Saved data entries
══════════

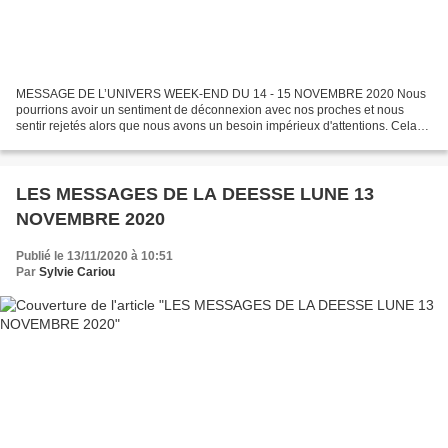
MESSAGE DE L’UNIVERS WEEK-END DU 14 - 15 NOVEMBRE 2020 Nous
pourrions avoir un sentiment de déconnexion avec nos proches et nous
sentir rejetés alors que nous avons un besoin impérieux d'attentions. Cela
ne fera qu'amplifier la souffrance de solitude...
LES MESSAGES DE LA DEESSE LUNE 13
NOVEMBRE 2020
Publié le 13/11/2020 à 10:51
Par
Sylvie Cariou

══════════

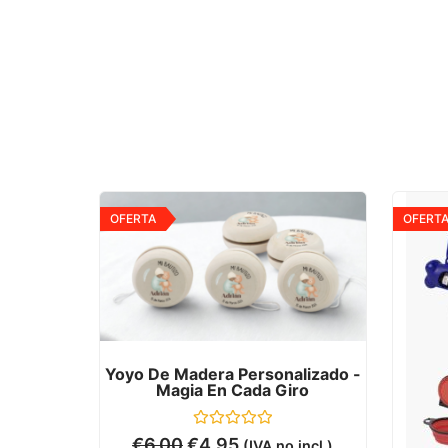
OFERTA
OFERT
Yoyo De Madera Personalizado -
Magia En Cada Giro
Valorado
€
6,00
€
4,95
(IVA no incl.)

══════════

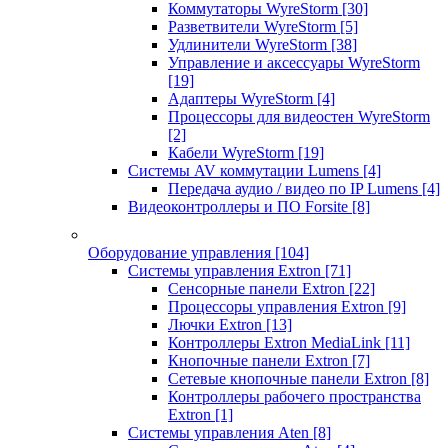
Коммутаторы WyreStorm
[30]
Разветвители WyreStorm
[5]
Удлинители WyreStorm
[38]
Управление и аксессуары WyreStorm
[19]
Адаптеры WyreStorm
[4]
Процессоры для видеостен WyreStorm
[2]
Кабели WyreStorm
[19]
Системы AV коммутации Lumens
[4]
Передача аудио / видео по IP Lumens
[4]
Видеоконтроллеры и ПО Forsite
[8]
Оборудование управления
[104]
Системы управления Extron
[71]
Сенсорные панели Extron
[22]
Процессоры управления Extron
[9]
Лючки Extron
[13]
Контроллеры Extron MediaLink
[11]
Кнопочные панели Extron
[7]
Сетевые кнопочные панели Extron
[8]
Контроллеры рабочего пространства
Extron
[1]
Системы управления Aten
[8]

══════════

Please transcribe only the lines in the records above running from the line that has "LES MESSAGES DE LA DEESSE LUNE 13" through the line that has "Sylvie Cariou", both included, exactly as they appear.

Solved problem ::
LES MESSAGES DE LA DEESSE LUNE 13
NOVEMBRE 2020
Publié le 13/11/2020 à 10:51
Par
Sylvie Cariou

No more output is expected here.